The considerations before taking on a data lakes project are myriad: ingestion workflows must be configured, metadata management and integration with existing environments is critical to ensuring the ongoing usability of the data. Before you embark upon a data lakes project, it’s important to work with experts who can help architect the environment, define user interfaces, explore data intake opportunities and develop a proof of concept before full launch. Determine whether or not your organizational structure, rules and governance will be supported by the operating model.

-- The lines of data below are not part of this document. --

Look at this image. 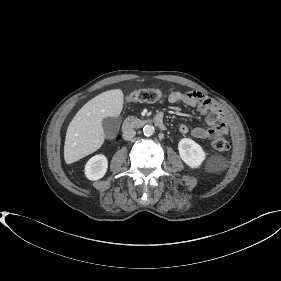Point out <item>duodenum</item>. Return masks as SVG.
Instances as JSON below:
<instances>
[{
    "label": "duodenum",
    "instance_id": "1",
    "mask_svg": "<svg viewBox=\"0 0 281 281\" xmlns=\"http://www.w3.org/2000/svg\"><path fill=\"white\" fill-rule=\"evenodd\" d=\"M152 123L160 130H166L167 126L164 122V119L161 115H155L154 117L146 120H137V119H129L123 124V131H127L131 128H140L146 124Z\"/></svg>",
    "mask_w": 281,
    "mask_h": 281
}]
</instances>
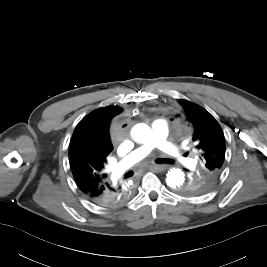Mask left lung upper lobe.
<instances>
[{
	"label": "left lung upper lobe",
	"mask_w": 267,
	"mask_h": 267,
	"mask_svg": "<svg viewBox=\"0 0 267 267\" xmlns=\"http://www.w3.org/2000/svg\"><path fill=\"white\" fill-rule=\"evenodd\" d=\"M187 121L193 126L192 140L201 154V164L189 180L179 188L182 195H199L216 184L223 171L225 138L216 119L205 109L180 99Z\"/></svg>",
	"instance_id": "1"
}]
</instances>
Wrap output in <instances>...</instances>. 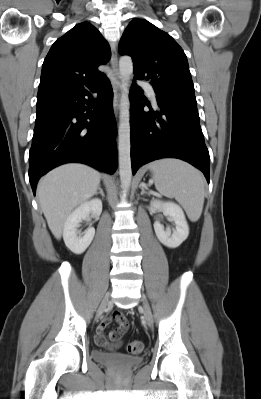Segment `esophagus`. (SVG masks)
I'll use <instances>...</instances> for the list:
<instances>
[{
  "label": "esophagus",
  "mask_w": 261,
  "mask_h": 399,
  "mask_svg": "<svg viewBox=\"0 0 261 399\" xmlns=\"http://www.w3.org/2000/svg\"><path fill=\"white\" fill-rule=\"evenodd\" d=\"M111 50H112V55H111L112 72L110 75V80L115 89L114 106L115 109L118 110L120 106L121 80L118 69V56H117V48L115 42L111 43Z\"/></svg>",
  "instance_id": "esophagus-1"
}]
</instances>
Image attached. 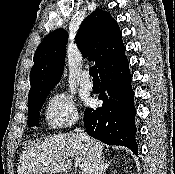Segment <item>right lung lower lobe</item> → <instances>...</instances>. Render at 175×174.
Instances as JSON below:
<instances>
[{
	"label": "right lung lower lobe",
	"mask_w": 175,
	"mask_h": 174,
	"mask_svg": "<svg viewBox=\"0 0 175 174\" xmlns=\"http://www.w3.org/2000/svg\"><path fill=\"white\" fill-rule=\"evenodd\" d=\"M103 105L97 109L87 108L84 113L86 131L92 137L108 144L122 145L135 154L136 125L134 94L127 57L122 55L106 66L100 73Z\"/></svg>",
	"instance_id": "1"
}]
</instances>
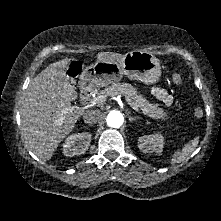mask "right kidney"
I'll return each mask as SVG.
<instances>
[{"label":"right kidney","mask_w":221,"mask_h":221,"mask_svg":"<svg viewBox=\"0 0 221 221\" xmlns=\"http://www.w3.org/2000/svg\"><path fill=\"white\" fill-rule=\"evenodd\" d=\"M91 134L76 133L68 136L63 144V154L67 157L84 154L89 148Z\"/></svg>","instance_id":"1"}]
</instances>
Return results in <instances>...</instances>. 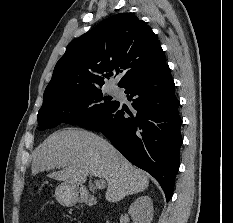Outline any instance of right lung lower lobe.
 <instances>
[{"instance_id": "right-lung-lower-lobe-1", "label": "right lung lower lobe", "mask_w": 233, "mask_h": 223, "mask_svg": "<svg viewBox=\"0 0 233 223\" xmlns=\"http://www.w3.org/2000/svg\"><path fill=\"white\" fill-rule=\"evenodd\" d=\"M120 87L132 101L131 110L117 101L82 127L102 132L131 163L156 178L168 201L182 144L180 102L169 66L164 63Z\"/></svg>"}]
</instances>
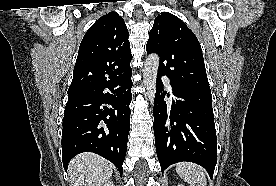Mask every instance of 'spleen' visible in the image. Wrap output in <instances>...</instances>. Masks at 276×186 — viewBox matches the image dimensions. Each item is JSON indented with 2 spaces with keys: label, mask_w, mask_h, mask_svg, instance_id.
Here are the masks:
<instances>
[{
  "label": "spleen",
  "mask_w": 276,
  "mask_h": 186,
  "mask_svg": "<svg viewBox=\"0 0 276 186\" xmlns=\"http://www.w3.org/2000/svg\"><path fill=\"white\" fill-rule=\"evenodd\" d=\"M178 175L190 186H206V176L203 169L190 162H182L176 165Z\"/></svg>",
  "instance_id": "spleen-1"
}]
</instances>
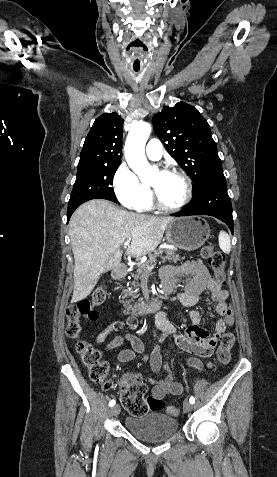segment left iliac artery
Returning <instances> with one entry per match:
<instances>
[{"mask_svg": "<svg viewBox=\"0 0 277 477\" xmlns=\"http://www.w3.org/2000/svg\"><path fill=\"white\" fill-rule=\"evenodd\" d=\"M189 401H190L191 404H194L195 403V398L193 396H191Z\"/></svg>", "mask_w": 277, "mask_h": 477, "instance_id": "44dca946", "label": "left iliac artery"}]
</instances>
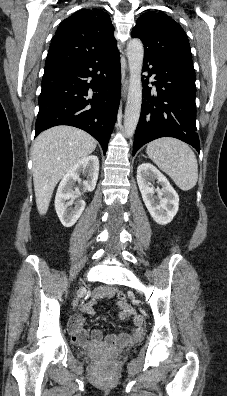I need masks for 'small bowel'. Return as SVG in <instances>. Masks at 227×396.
<instances>
[{
    "label": "small bowel",
    "mask_w": 227,
    "mask_h": 396,
    "mask_svg": "<svg viewBox=\"0 0 227 396\" xmlns=\"http://www.w3.org/2000/svg\"><path fill=\"white\" fill-rule=\"evenodd\" d=\"M120 292L112 286H103L98 288L91 301L82 306V313L85 315L93 314L94 303L105 297L117 296ZM118 306L120 308L119 318L121 320L131 319L133 327L130 333L110 334L105 340L103 334L99 329H93L90 333L84 329V317L82 315H74L69 320V328L73 340L81 345L96 347L103 342L108 344L131 343L140 339L143 334L140 319L134 314L132 307L123 299L118 298Z\"/></svg>",
    "instance_id": "obj_1"
}]
</instances>
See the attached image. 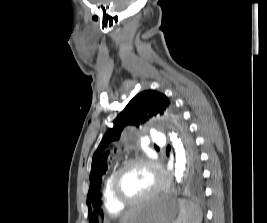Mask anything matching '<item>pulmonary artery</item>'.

Understanding not only how the data is gathered and aggregated, but offering a user-friendly way for analysts and marketers to retrieve the information are crucial for project success.
Moving from a highly-structured environment such as a data warehouse to an unstructured pool of information such as a data lake is a tremendous leap for an organization. However, it does offer the opportunity for users to gain quick access to a massive range of data at a lowered storage cost and with improved overall system performance. While data lakes may not be the right structure for all organizations, it will be interesting to watch how smart and savvy technology professionals leverage this relatively new data structure to define a new era of data interaction.
Are you using Data Lakes? Do you think it is a new paradigm? Or old wine in a new bottle?